Chief exec’s in charge – if all agree
Wednesday 20th February 2013, 2:46PM GMT.
WITH characteristic bluntness and precision, the Housing minister told a Chamber of Commerce audience this week that weak political leadership is to blame for many of the States failings and that ministers are paid enough to get things right.
It was an arresting comment, especially from someone on the inside – but it is not the complete story.
As one contributor to the on-going States Review Committee on governance put it, ‘you tell me who’s in charge and I’ll tell you how well the machinery of government is functioning’.
For while the performance of individual ministers and their departments is important, it does not explain why government as a whole lacks a sense of direction or purpose.
A clue to that was provided last month by the chief minister who was asked to explain how conflict of interest between the chief executive and his chief officers might be resolved.
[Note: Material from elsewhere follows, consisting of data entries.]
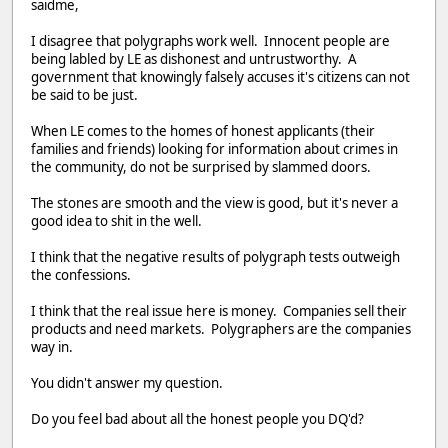
saidme,
I disagree that polygraphs work well. Innocent people are
being labled by LE as dishonest and untrustworthy. A
government that knowingly falsely accuses it's citizens can not
be said to be just.
When LE comes to the homes of honest applicants (their
families and friends) looking for information about crimes in
the community, do not be surprised by slammed doors.
The stones are smooth and the view is good, but it's never a
good idea to shit in the well.
I think that the negative results of polygraph tests outweigh
the confessions.
I think that the real issue here is money. Companies sell their
products and need markets. Polygraphers are the companies
way in.
You didn't answer my question.
Do you feel bad about all the honest people you DQ'd?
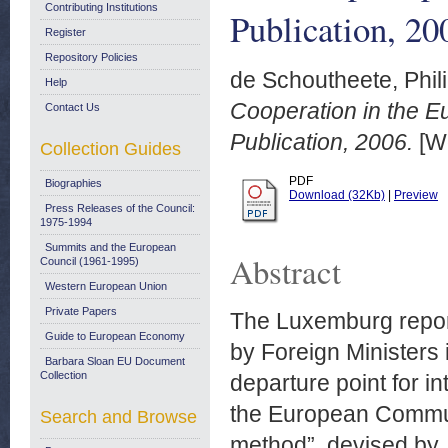
Contributing Institutions
Publication, 20
Register
Repository Policies
de Schoutheete, Phil
Help
Cooperation in the E
Contact Us
Publication, 2006.
[Wo
Collection Guides
PDF
Biographies
Download (32Kb)
|
Preview
Press Releases of the Council:
1975-1994
Summits and the European
Abstract
Council (1961-1995)
Western European Union
Private Papers
The Luxemburg report
Guide to European Economy
by Foreign Ministers
Barbara Sloan EU Document
Collection
departure point for 
the European Communi
Search and Browse
method”, devised by 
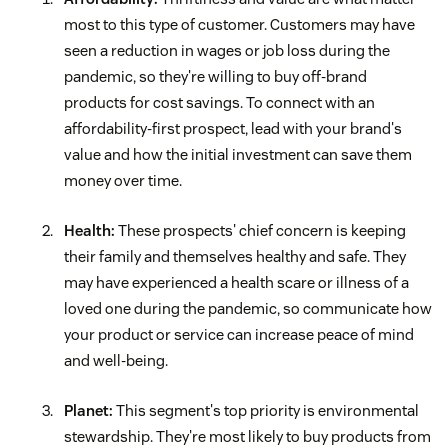
most to this type of customer. Customers may have
seen a reduction in wages or job loss during the
pandemic, so they're willing to buy off-brand
products for cost savings. To connect with an
affordability-first prospect, lead with your brand's
value and how the initial investment can save them
money over time.
Health:
These prospects' chief concern is keeping
their family and themselves healthy and safe. They
may have experienced a health scare or illness of a
loved one during the pandemic, so communicate how
your product or service can increase peace of mind
and well-being.
Planet:
This segment's top priority is environmental
stewardship. They're most likely to buy products from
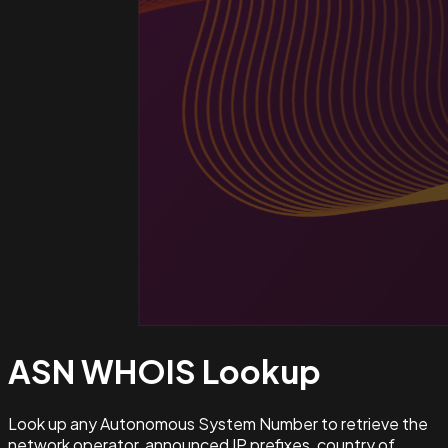
ASN WHOIS
Lookup
Look up any Autonomous System Number to retrieve the
network operator, announced IP prefixes, country of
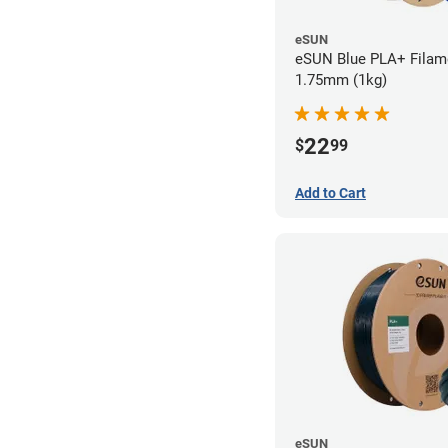
eSUN
eSUN Blue PLA+ Filame
1.75mm (1kg)
22
$
99
Add to Cart
eSUN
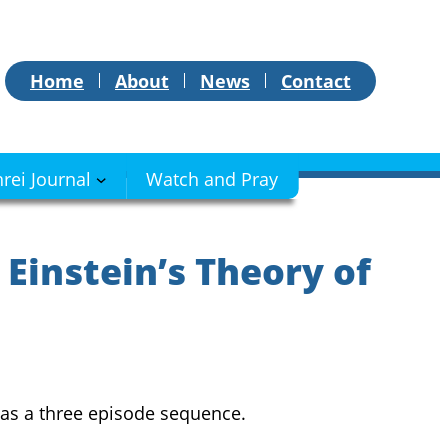
Home
About
News
Contact
hrei Journal
Watch and Pray
 Einstein’s Theory of
 as a three episode sequence.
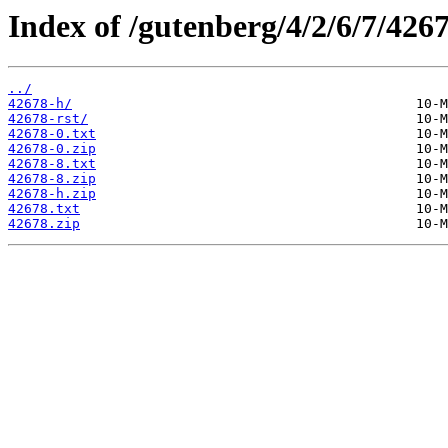
Index of /gutenberg/4/2/6/7/4267
../
42678-h/
42678-rst/
42678-0.txt
42678-0.zip
42678-8.txt
42678-8.zip
42678-h.zip
42678.txt
42678.zip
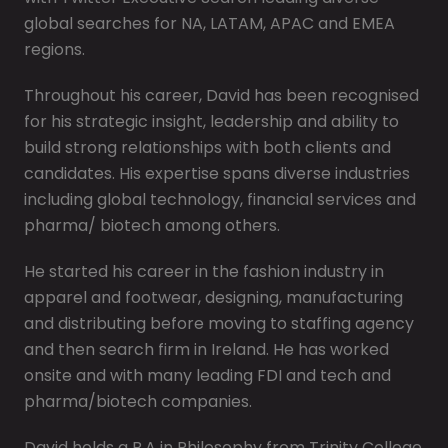
global searches for NA, LATAM, APAC and EMEA
regions.
Throughout his career, David has been recognised
for his strategic insight, leadership and ability to
build strong relationships with both clients and
candidates. His expertise spans diverse industries
including global technology, financial services and
pharma/ biotech among others.
He started his career in the fashion industry in
apparel and footwear, designing, manufacturing
and distributing before moving to staffing agency
and then search firm in Ireland. He has worked
onsite and with many leading FDI and tech and
pharma/biotech companies.
David holds a B.A in Philosophy from Trinity College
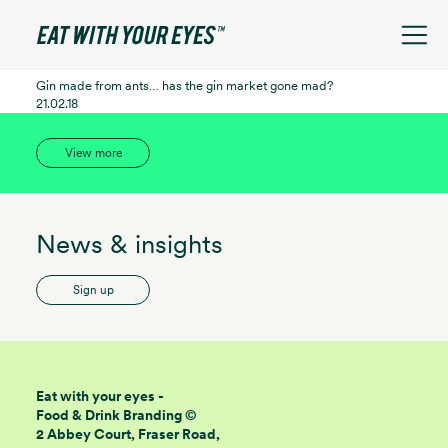
See filters
Gin made from ants… has the gin market gone mad?
21.02.18
View more
News & insights
Sign up
Eat with your eyes -
Food & Drink Branding ©
2 Abbey Court, Fraser Road,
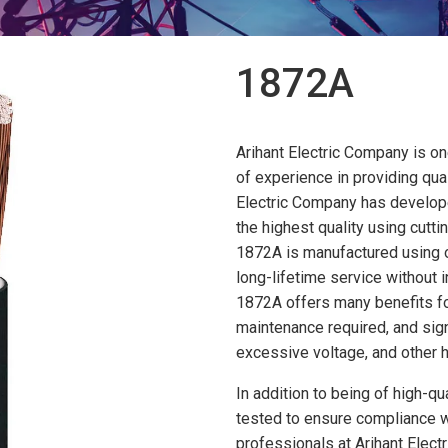
1872A
Arihant Electric Company is on
of experience in providing qual
Electric Company has develope
the highest quality using cut
1872A is manufactured using o
long-lifetime service without 
1872A offers many benefits for 
maintenance required, and signi
excessive voltage, and other h
In addition to being of high-qu
tested to ensure compliance w
professionals at Arihant Electr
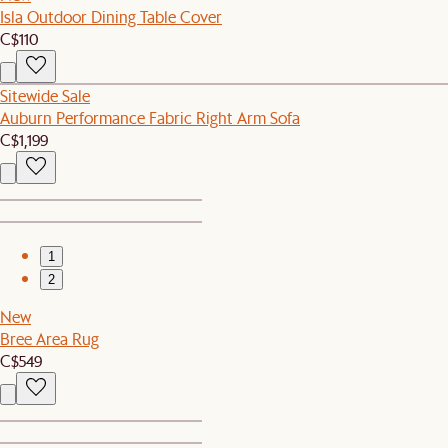
Isla Outdoor Dining Table Cover
C$110
Sitewide Sale
Auburn Performance Fabric Right Arm Sofa
C$1,199
1
2
New
Bree Area Rug
C$549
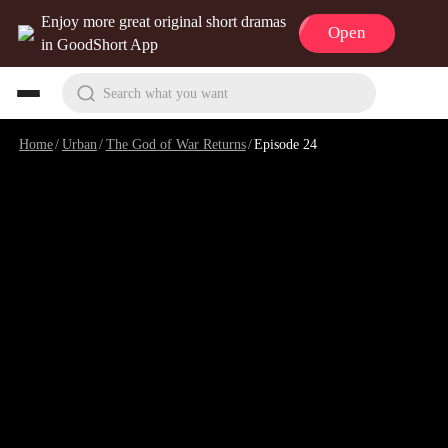
Enjoy more great original short dramas
Open
in GoodShort App
Search what you want
Home
/
Urban
/
The God of War Returns
/
Episode 24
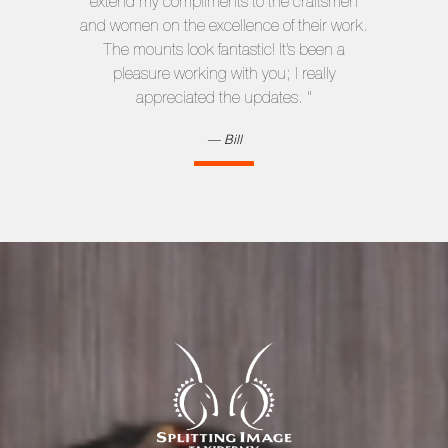
extend my compliments to the craftsmen
and women on the excellence of their work.
The mounts look fantastic! It’s been a
pleasure working with you; I really
appreciated the updates. "
Bill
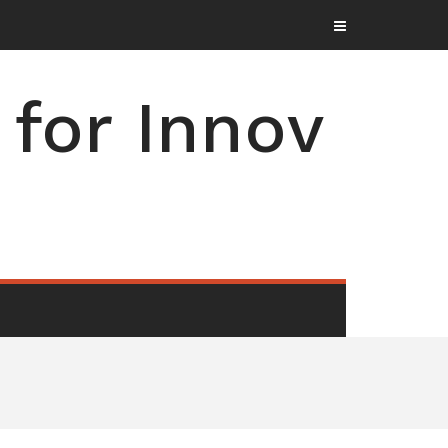
for Innov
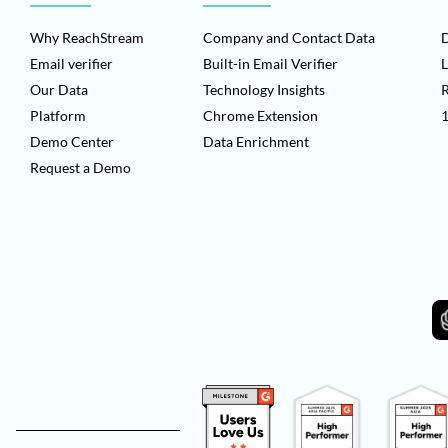
Why ReachStream
Company and Contact Data
D
Email verifier
Built-in Email Verifier
L
Our Data
Technology Insights
Platform
Chrome Extension
1
Demo Center
Data Enrichment
Request a Demo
Anywhere else, the chief executive would be implementing the wishes of his principal stakeholders and his divisional heads would be actively supporting that or on gardening leave.
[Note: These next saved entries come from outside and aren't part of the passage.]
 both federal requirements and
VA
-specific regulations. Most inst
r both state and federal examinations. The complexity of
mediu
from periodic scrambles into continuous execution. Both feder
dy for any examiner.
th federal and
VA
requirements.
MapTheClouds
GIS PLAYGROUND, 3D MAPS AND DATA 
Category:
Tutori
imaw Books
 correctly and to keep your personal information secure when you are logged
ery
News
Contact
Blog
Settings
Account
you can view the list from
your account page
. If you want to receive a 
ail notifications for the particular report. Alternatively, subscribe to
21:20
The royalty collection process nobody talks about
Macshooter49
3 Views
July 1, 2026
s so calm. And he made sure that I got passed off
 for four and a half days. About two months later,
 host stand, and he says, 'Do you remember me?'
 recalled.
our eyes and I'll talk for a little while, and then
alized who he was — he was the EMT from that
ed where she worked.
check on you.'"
Here, in government, the disconnect between policy and implementation is so major that when the obvious question was asked – whether corporate or departmental directives were more important for chief officers – the chief minister was unable to give a direct answer.
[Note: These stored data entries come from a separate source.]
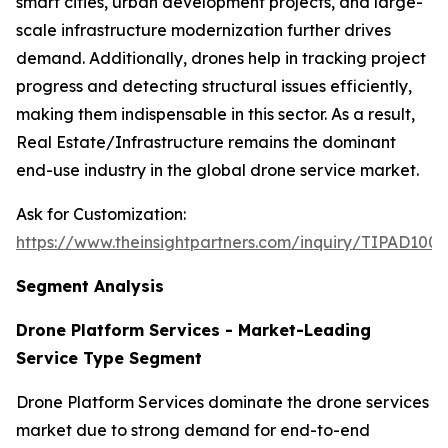
smart cities, urban development projects, and large-
scale infrastructure modernization further drives
demand. Additionally, drones help in tracking project
progress and detecting structural issues efficiently,
making them indispensable in this sector. As a result,
Real Estate/Infrastructure remains the dominant
end-use industry in the global drone service market.
Ask for Customization:
https://www.theinsightpartners.com/inquiry/TIPAD100
Segment Analysis
Drone Platform Services - Market-Leading
Service Type Segment
Drone Platform Services dominate the drone services
market due to strong demand for end-to-end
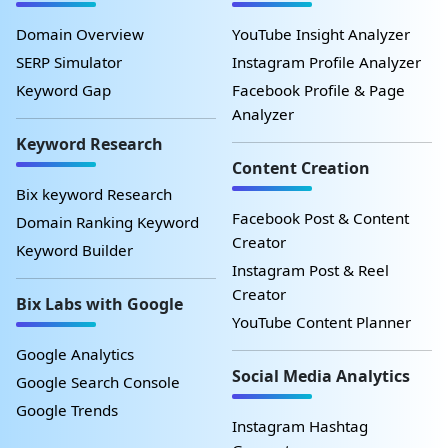
Domain Overview
YouTube Insight Analyzer
SERP Simulator
Instagram Profile Analyzer
Keyword Gap
Facebook Profile & Page
Analyzer
Keyword Research
Content Creation
Bix keyword Research
Facebook Post & Content
Domain Ranking Keyword
Creator
Keyword Builder
Instagram Post & Reel
Creator
Bix Labs with Google
YouTube Content Planner
Google Analytics
Social Media Analytics
Google Search Console
Google Trends
Instagram Hashtag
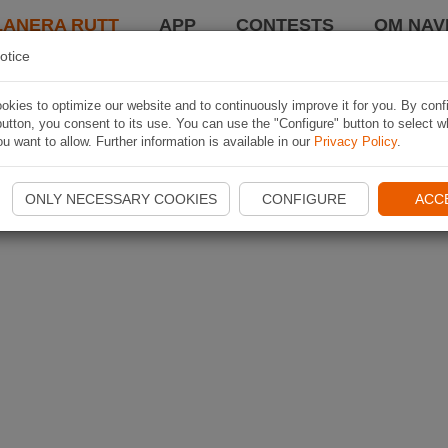
LANERA RUTT
APP
CONTESTS
OM NAVI
otice
kies to optimize our website and to continuously improve it for you. By conf
utton, you consent to its use. You can use the "Configure" button to select w
u want to allow. Further information is available in our
Privacy Policy
.
ONLY NECESSARY COOKIES
CONFIGURE
ACC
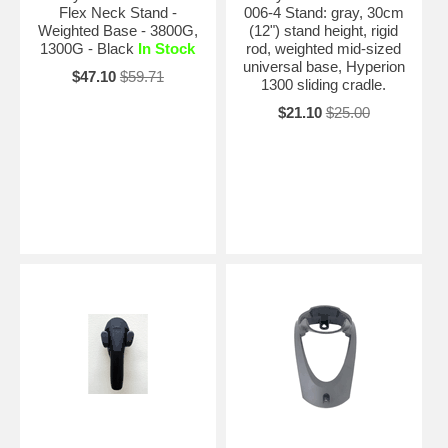
Flex Neck Stand -
006-4 Stand: gray, 30cm
Weighted Base - 3800G,
(12") stand height, rigid
1300G - Black
In Stock
rod, weighted mid-sized
universal base, Hyperion
$47.10
$59.71
1300 sliding cradle.
$21.10
$25.00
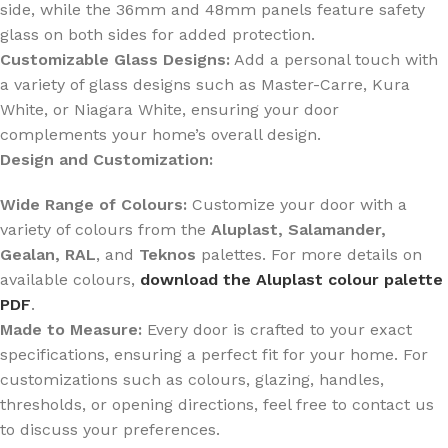
side, while the 36mm and 48mm panels feature safety
glass on both sides for added protection.
Customizable Glass Designs:
Add a personal touch with
a variety of glass designs such as Master-Carre, Kura
White, or Niagara White, ensuring your door
complements your home’s overall design.
Design and Customization:
Wide Range of Colours:
Customize your door with a
variety of colours from the
Aluplast, Salamander,
Gealan, RAL
, and
Teknos
palettes. For more details on
available colours,
download the Aluplast colour palette
PDF
.
Made to Measure:
Every door is crafted to your exact
specifications, ensuring a perfect fit for your home. For
customizations such as colours, glazing, handles,
thresholds, or opening directions, feel free to contact us
to discuss your preferences.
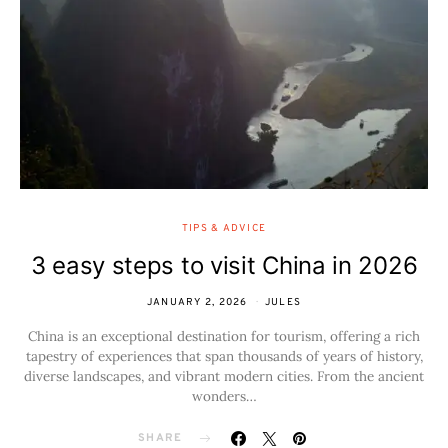
TIPS & ADVICE
3 easy steps to visit China in 2026
JANUARY 2, 2026
JULES
China is an exceptional destination for tourism, offering a rich
tapestry of experiences that span thousands of years of history,
diverse landscapes, and vibrant modern cities. From the ancient
wonders…
SHARE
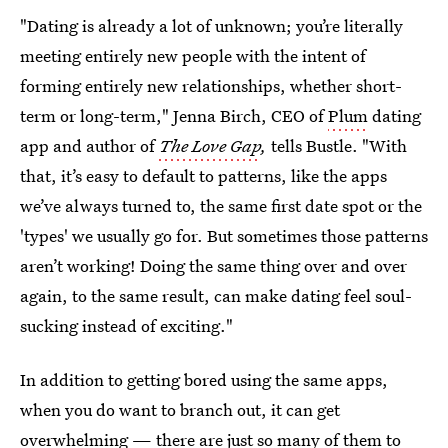
"Dating is already a lot of unknown; you’re literally
meeting entirely new people with the intent of
forming entirely new relationships, whether short-
term or long-term," Jenna Birch, CEO of
Plum
dating
app and author of
The Love Gap
,
tells Bustle. "With
that, it’s easy to default to patterns, like the apps
we’ve always turned to, the same first date spot or the
'types' we usually go for. But sometimes those patterns
aren’t working! Doing the same thing over and over
again, to the same result, can make dating feel soul-
sucking instead of exciting."
In addition to getting bored using the same apps,
when you do want to branch out, it can get
overwhelming — there are just so many of them to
That is not his fault, of course. The system is so unfocused that if a department clashes with the will of the States – as the previous Environment department did on introducing paid parking – it is the Assembly that has to resolve it.
If it gets that far.
Generally, these things are fudged which is why animal cruelty, referendums and civil partnerships just gather dust because departments know that if they don’t agree with a decision of the House, complying with it is largely voluntary.
And as the chief minister’s response also made clear, when it matters, the chief executive is really only in charge if everyone else agrees that he should be and takes the decisions for him.
So the Housing minister is right that many of the problems are leadership based – but the central issue is who is supposed to be providing it.